In the two weeks since its launch, I’ve read countless reviews of Microsoft’s own tablet device. Ranging from praise to all things Microsoft, to a merciless attack of haters. It’s no surprise that the primary benchmark is the Apple iPad, but the more I use the device the more I realize why this is an inaccurate comparison. And to put it bluntly, it’s not fair. Not fair to the iPad. It hasn’t got a chance.
I better analogy; You know that colourful toy cell phone you bought your kids when they could barely walk? The goal was so that they would not try to take your actual working cell phone and make random 911 calls. However they seem to always track it down.

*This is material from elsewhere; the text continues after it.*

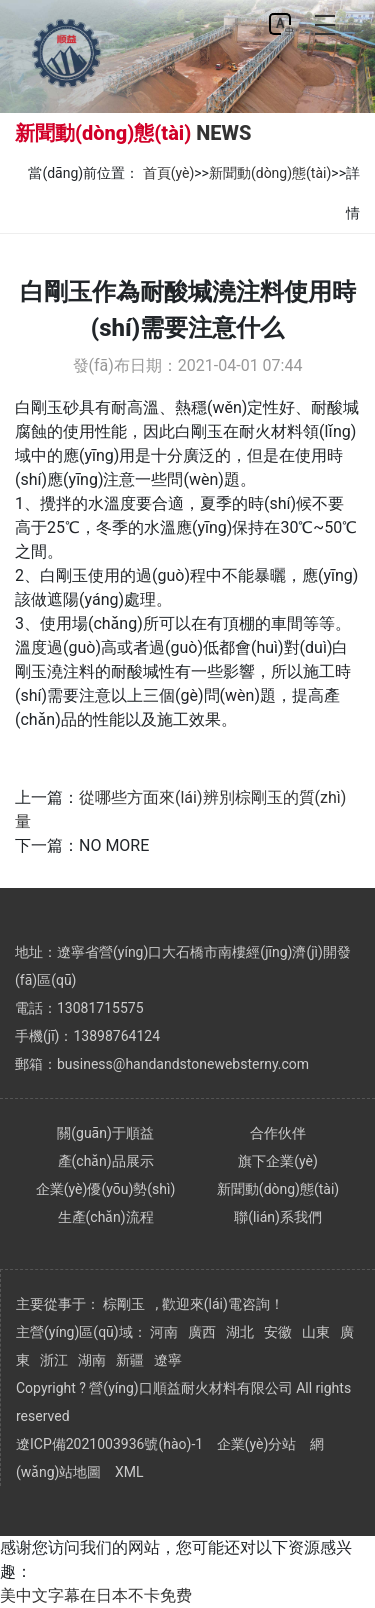 This screenshot has width=375, height=1608. Describe the element at coordinates (169, 173) in the screenshot. I see `首頁(yè)` at that location.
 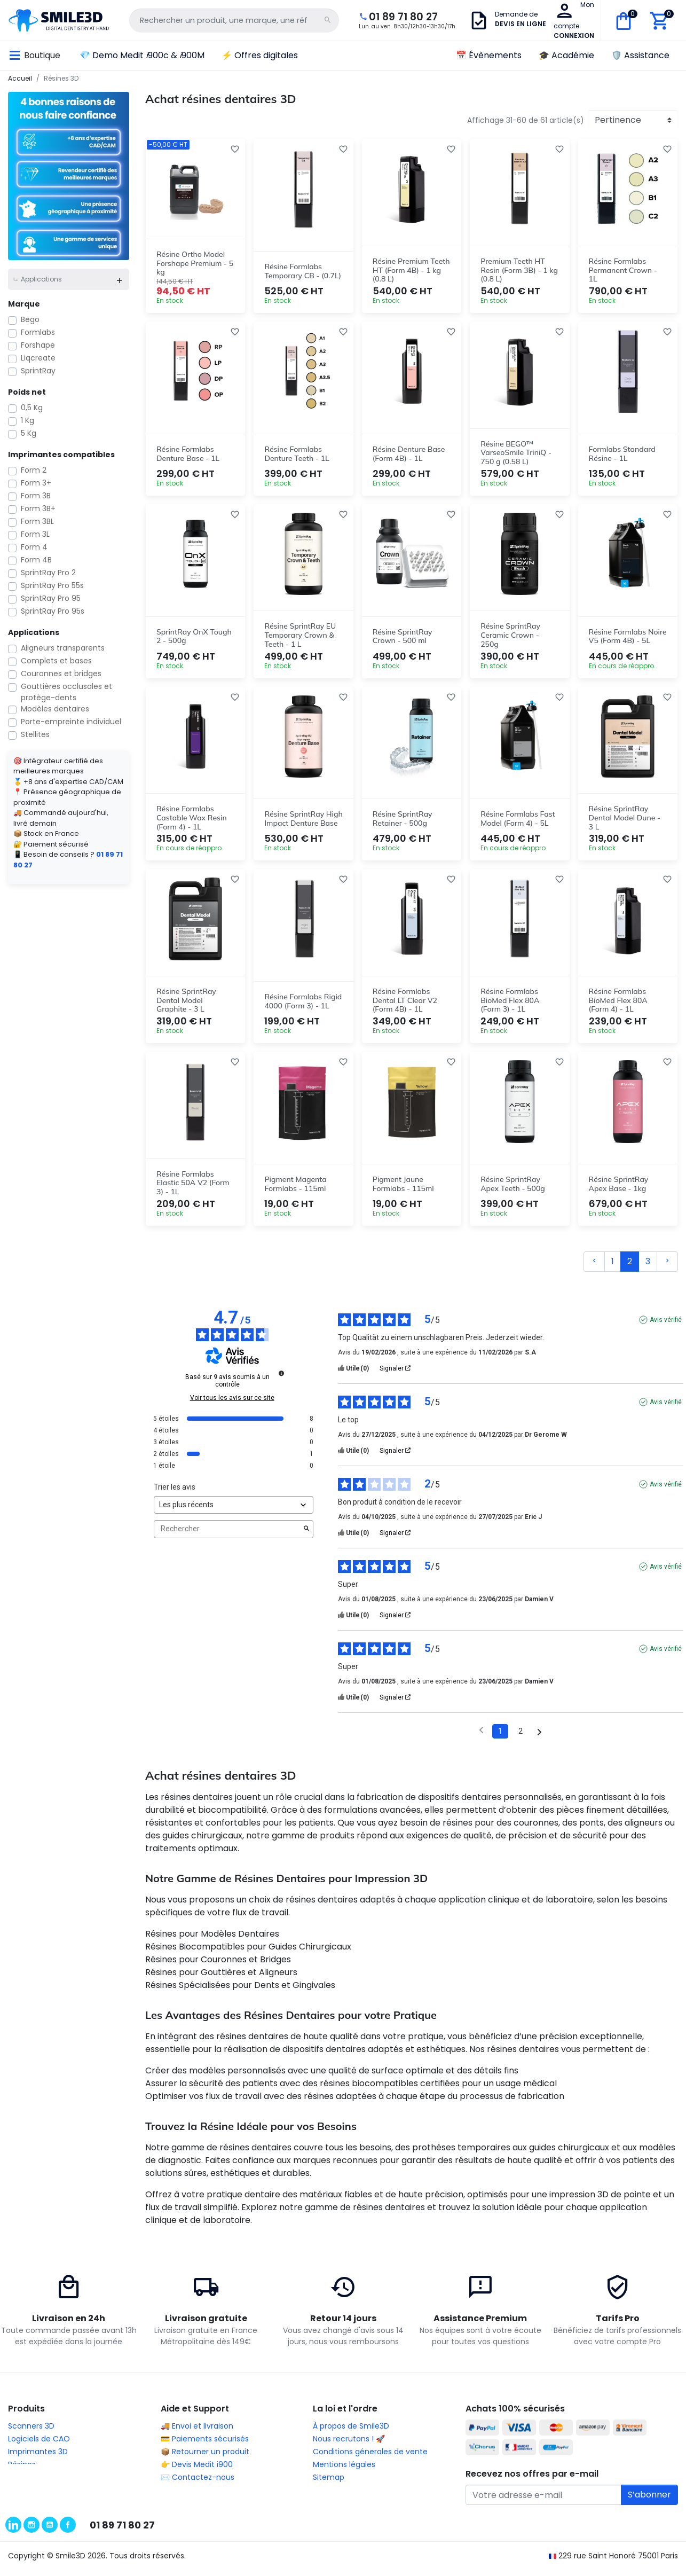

The iPad has lots of lights, and makes all sorts of cools sounds, but when it is time to get serious I reach for my Surface. And within two days of receiving it, aside from one dang magazine subscription..cough..Wired.., I am completely off my iPad. And like the cell phone, I gave the kids my iPad and they keep reaching out to use the Surface. To be honest, it’s only because it is new, and frankly they are quite content using the iPad.
But to my point, IMO these devices are not meant to compete. They have very different purposes. The iPad is a tablet. A good one at that with tons of apps for play and media. The Surface is the ultimate mobile computer, for productivity. Small and easy to take with you like a tablet, but magically transforms into a laptop with keyboard and trackpad. If you don’t like the trackpad then plug in your Nano USB wireless mouse ( or any USB mouse for that matter). Need to print? No problem, plug that printer into the USB port or to any network printer you have access too. The Surface is a PC. A very cool, portable, and touch friendly PC. And although you can only run applications built for the RT platform, IMO this is a good thing. Regular x86 applications are not touch optimized, and the risk of malware and the typical PC slowdown that comes with overloading your machine with 5 bittorrent clients and their respective “toolbars” is mitigated. Of course apps are one of its shortcomings for sure. However I see this as a temporary issue. And to those that are screaming about the lack of Apps, to them I ask, what is it you’re looking for? Maybe it’s just me, but most of the main apps are there; Netflix, Skype, Kindle, eBay, to name a few. And if there isn’t an app, IE 10 works perfectly well to bring up everything else.
So is it a PC replacement? No. In the office I need multiple monitors and access various Windows x86 applications. But the next conference I attend, I assure you I will not be stuffing my laptop AND my iPad into my bag. I’ll only be packing my Surface.